Но, видно, кавалерии пришлось круто. С 22-го на 23-е число, в темную ночь, турецкая кавалерия, ведя с собою артиллерийских лошадей, вышла из Карса, но, предупрежденные лазутчиками, наши кавалерийские отряды, расположенные в той стороне по горам — Дондукова, Бакланова и Унгерна —ожидали их и часть отряда последнего, прибывшая первою на место, совершенно неожиданно врезалась в толпу турок и раздвоила оную пополам. Часть бросилась обратно в крепость, а большая часть поскакала к горам. Из последних, небольшой части конницы, удалось, пользуясь темнотою ночи и знанием местности, счастливо ускакать в горы и пробраться к своим, но все пешие и худоконные, расстроенные нашим нападением, пустились врассыпную по горам. Преследуемые, усталые, многие в каменниках и в лесу образовав кучки, защищались, но безуспешно. Одна из таких кучек, в несколько сот человек, устроила на вершине горы из каменьев род укрепления, залегла за ним и защищалась, но напрасно; она была счастливее других только тем, что сама себе выбрала место, с которого уже не встала… наши драгуны и казаки не положили хулы на руку.
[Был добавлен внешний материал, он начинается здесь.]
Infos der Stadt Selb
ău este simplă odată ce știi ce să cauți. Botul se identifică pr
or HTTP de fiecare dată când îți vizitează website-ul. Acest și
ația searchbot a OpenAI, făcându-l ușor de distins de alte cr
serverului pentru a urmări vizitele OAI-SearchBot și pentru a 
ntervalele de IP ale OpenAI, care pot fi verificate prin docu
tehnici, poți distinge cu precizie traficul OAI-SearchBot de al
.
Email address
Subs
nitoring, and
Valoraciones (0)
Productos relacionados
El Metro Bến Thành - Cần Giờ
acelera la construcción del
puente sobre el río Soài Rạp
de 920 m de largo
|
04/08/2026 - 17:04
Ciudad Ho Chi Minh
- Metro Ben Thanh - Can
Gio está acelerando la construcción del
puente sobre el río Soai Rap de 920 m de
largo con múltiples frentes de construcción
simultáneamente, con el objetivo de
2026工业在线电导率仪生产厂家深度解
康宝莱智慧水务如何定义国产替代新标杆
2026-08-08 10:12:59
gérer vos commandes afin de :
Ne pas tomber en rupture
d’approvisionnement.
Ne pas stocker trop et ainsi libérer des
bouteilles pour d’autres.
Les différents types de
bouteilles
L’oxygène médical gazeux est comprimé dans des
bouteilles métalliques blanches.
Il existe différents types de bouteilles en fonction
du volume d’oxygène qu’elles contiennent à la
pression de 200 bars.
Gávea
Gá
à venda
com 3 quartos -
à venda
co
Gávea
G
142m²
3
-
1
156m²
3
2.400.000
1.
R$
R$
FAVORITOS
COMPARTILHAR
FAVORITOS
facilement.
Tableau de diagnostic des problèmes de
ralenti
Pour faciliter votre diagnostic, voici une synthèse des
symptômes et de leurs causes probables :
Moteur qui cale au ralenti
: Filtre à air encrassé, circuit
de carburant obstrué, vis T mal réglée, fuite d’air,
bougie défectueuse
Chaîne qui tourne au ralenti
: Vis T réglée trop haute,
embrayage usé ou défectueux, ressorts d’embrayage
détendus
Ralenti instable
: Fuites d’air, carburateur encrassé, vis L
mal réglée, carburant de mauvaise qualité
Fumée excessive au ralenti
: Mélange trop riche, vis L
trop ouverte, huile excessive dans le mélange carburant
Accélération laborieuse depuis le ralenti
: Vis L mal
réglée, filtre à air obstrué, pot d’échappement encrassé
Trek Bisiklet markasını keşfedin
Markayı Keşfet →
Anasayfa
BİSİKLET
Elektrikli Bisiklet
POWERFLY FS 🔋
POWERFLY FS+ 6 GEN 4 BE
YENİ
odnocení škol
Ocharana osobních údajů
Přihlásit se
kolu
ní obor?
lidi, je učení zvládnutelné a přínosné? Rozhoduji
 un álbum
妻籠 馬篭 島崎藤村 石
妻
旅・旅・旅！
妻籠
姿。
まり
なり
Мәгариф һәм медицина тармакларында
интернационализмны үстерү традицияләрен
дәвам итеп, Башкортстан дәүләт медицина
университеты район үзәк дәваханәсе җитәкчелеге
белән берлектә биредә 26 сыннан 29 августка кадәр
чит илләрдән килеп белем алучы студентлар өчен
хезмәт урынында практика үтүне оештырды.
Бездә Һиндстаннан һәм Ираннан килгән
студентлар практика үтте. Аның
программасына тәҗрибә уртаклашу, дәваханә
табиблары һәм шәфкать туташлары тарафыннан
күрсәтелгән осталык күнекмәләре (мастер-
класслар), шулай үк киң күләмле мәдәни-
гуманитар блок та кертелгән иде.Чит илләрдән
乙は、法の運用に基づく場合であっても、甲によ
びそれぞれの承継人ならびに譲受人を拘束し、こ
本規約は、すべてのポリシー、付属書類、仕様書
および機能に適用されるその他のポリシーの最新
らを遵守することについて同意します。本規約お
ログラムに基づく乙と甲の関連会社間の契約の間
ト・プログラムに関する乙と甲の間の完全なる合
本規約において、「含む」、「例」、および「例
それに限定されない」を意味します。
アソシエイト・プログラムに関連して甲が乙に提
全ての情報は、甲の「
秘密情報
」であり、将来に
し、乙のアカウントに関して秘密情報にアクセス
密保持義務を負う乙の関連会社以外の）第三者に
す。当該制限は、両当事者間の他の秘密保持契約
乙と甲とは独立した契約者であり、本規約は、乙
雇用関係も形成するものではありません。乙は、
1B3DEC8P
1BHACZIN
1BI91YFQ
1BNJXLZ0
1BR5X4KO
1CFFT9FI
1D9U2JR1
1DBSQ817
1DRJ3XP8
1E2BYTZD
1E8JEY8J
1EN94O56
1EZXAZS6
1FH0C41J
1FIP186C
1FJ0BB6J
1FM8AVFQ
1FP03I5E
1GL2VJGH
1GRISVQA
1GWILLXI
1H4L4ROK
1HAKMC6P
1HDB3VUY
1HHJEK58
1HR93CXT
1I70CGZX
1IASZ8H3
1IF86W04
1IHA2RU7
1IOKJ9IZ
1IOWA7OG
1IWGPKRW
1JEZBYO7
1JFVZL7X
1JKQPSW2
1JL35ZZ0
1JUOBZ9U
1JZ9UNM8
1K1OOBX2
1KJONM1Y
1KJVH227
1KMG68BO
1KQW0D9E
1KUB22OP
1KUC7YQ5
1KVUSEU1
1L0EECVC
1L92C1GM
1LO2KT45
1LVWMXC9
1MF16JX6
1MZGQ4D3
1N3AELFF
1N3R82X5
Пока одни добивали защищавшихся, другие преследовали бегущих, взяли сто два пленных, несколько сот лошадей и много оружия. Потеря турок была значительна, ибо трупы валялись по горам, в ущельях, в обрывах и по всей местности, что глазом окинуть. У нас убито, кажется, пять или шесть, да ранено 3 офицера и до 10-ти нижних чинов. После этого неудачного ухода части гарнизона из крепости турки пасли своих лошадей в руках около оной, т. е. на голой земле, и, кажется, в это же время приказано было убить до 2-х т. лошадей (как говорили турки) и зарыть в землю внутри укрепленного лагеря; но пять [29] длинных курганов, коих мы видели внутри их лагеря, кажется, не могли вместить более половины этого числа.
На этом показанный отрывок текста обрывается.